There is also a very good reason why a lack of sunlight may precipitate depression, and it is not as simple as “You don’t have enough Vitamin D.”

Neurons are insulated by myelin sheaths and 80% of their constituents are lipids. For efficient lipid synthesis, we need Vitamin D. So when we don’t have that, neurons are more poorly insulated, giving rise to a myriad of neurological disorders, including depression. I suppose that same fact is the reason a completely fat-free diet is not good.

The rest that I have learnt I still need to revise, as they seem quite complicated. A lot of anatomy, electricity and chemistry. I refuse to have a repeat of last year. Remember how I said I would be a better student? Well, I am going to.

I have been attending classes, but it is a huge struggle to stay awake. I am hoping that if I attend all my classes this week, it will become a habit.

The lecturers we have are rather boring, but our very last hour today was the best. The professor is really funny and rather eccentric. He wore this little black bow tie, and he has this odd silver patch in his hair. He is very lively and might be the reason I end up enjoying this module.

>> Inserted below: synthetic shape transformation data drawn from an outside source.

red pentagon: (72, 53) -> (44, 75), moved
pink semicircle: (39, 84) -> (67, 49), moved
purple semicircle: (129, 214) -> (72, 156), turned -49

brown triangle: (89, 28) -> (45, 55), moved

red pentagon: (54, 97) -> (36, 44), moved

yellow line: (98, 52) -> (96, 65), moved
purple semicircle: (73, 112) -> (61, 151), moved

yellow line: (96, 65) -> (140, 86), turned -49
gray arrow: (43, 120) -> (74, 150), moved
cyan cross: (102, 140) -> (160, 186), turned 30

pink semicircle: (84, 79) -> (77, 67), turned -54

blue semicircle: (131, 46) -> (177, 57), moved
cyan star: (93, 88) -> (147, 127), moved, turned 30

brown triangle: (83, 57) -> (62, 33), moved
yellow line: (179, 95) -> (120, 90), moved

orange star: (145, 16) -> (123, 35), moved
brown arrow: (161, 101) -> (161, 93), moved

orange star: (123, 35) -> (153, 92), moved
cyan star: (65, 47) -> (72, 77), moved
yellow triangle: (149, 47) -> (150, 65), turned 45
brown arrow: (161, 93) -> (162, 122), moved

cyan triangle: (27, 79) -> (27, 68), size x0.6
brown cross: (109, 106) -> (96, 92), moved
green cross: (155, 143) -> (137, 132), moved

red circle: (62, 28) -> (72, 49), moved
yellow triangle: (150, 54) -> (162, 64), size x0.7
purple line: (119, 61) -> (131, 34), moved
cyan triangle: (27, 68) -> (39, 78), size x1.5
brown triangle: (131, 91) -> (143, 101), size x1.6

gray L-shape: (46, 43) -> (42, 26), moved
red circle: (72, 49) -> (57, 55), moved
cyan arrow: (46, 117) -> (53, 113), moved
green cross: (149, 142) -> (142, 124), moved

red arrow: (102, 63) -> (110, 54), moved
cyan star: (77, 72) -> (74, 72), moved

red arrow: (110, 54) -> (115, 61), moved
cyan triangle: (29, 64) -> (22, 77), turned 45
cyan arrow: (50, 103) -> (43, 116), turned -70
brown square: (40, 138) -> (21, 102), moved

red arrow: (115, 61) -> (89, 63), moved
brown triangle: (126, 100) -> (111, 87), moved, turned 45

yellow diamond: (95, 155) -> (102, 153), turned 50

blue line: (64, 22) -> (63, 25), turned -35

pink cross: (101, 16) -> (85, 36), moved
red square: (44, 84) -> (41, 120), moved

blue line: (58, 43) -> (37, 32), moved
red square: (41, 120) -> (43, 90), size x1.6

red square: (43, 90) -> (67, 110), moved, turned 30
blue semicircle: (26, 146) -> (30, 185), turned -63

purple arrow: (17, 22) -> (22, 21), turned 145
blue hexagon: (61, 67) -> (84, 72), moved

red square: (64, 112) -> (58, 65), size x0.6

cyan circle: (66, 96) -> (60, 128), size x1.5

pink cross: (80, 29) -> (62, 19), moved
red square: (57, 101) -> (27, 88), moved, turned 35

When explaining the different modalities to test for sensation (temperature, pressure, pain, etc) he asked himself why, if sensation is pretty much the same all over (whatever that means, my attention must have drifted), we use so many different modalities? His answer:

Doctors are pretty conservative, they don’t like changing things. You pay a lot of money studying to be a doctor; you don’t really want to hear that what you learnt is rubbish.

My friend says that liking him won’t last very long, especially not once we have had our test and exam. But… one can hope.